WHAT TO DO ::
Skip the images and return the records below exactly.
--------
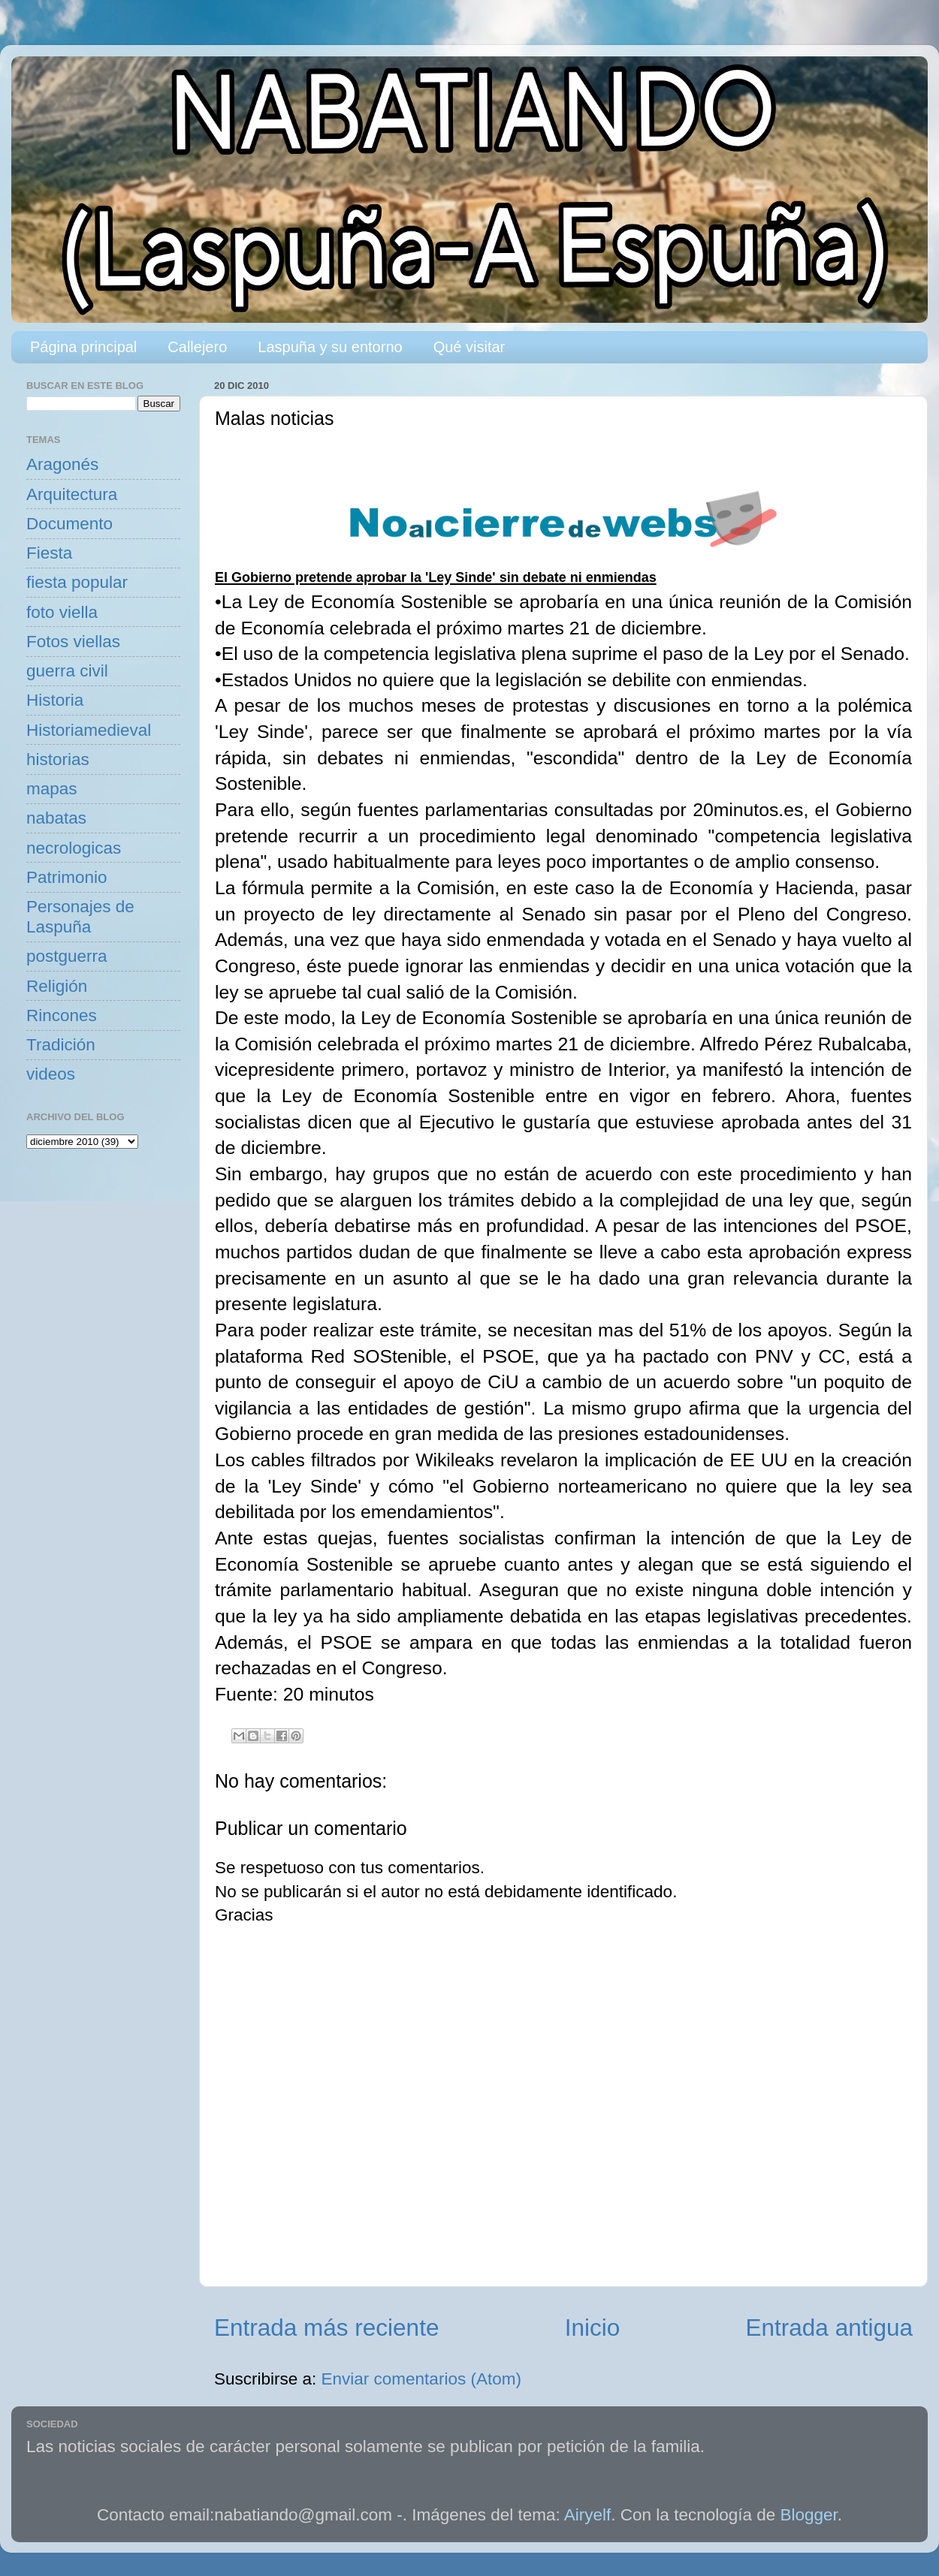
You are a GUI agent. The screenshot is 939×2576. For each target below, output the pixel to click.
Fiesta (49, 553)
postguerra (66, 956)
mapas (51, 788)
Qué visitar (469, 347)
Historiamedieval (88, 730)
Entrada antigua (829, 2327)
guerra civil (67, 670)
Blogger (809, 2514)
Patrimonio (66, 877)
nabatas (56, 818)
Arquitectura (71, 494)
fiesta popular (77, 582)
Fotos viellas (73, 641)
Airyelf (587, 2514)
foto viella (62, 612)
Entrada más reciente (326, 2327)
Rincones (61, 1015)
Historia (54, 700)
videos (50, 1074)
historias (57, 759)
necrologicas (73, 848)
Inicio (592, 2327)
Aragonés (62, 464)
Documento (69, 523)
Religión (56, 986)
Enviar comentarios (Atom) (421, 2379)
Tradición (60, 1044)
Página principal (83, 347)
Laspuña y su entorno (330, 347)
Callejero (197, 347)
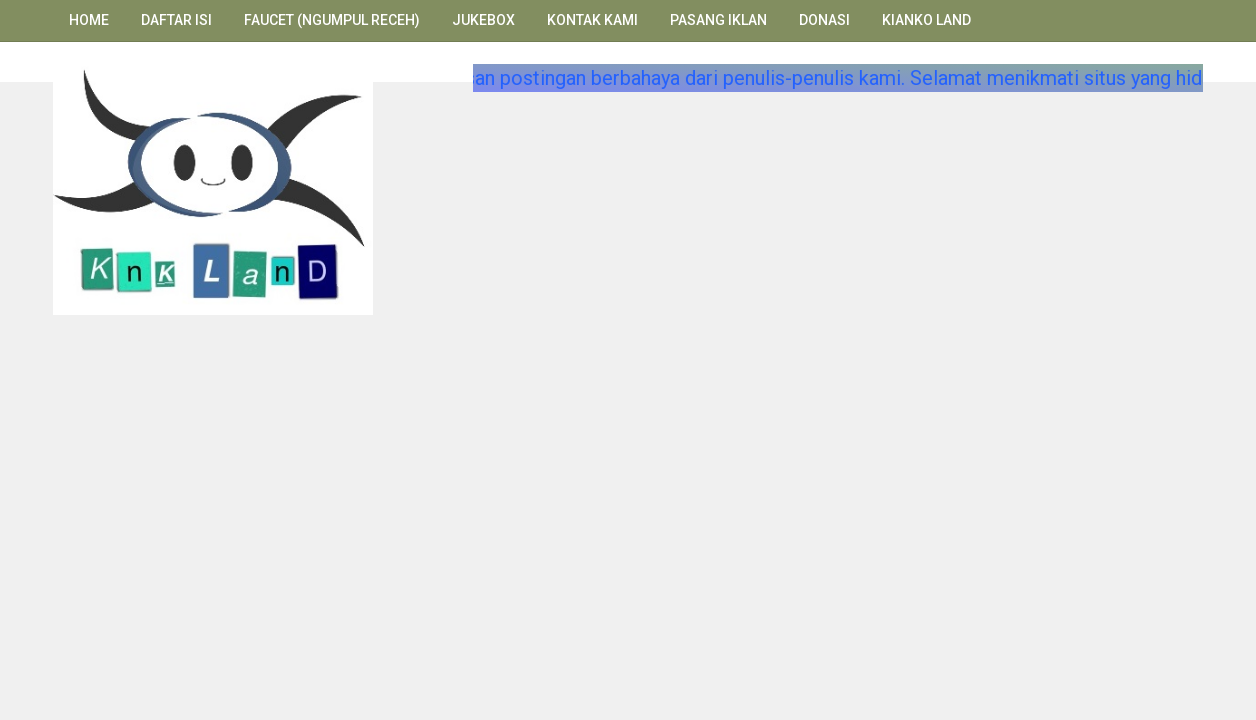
--------
SOLUTION ::
You are a GUI agent. The screenshot is 939×2576. For each target below, output the pixel to click.
Fiesta (49, 553)
postguerra (66, 956)
mapas (51, 788)
Qué visitar (469, 347)
Historiamedieval (88, 730)
Entrada antigua (829, 2327)
guerra civil (67, 670)
Blogger (809, 2514)
Patrimonio (66, 877)
nabatas (56, 818)
Arquitectura (71, 494)
fiesta popular (77, 582)
Fotos viellas (73, 641)
Airyelf (587, 2514)
foto viella (62, 612)
Entrada más reciente (326, 2327)
Rincones (61, 1015)
Historia (54, 700)
videos (50, 1074)
historias (57, 759)
necrologicas (73, 848)
Inicio (592, 2327)
Aragonés (62, 464)
Documento (69, 523)
Religión (56, 986)
Enviar comentarios (Atom) (421, 2379)
Tradición (60, 1044)
Página principal (83, 347)
Laspuña y su entorno (330, 347)
Callejero (197, 347)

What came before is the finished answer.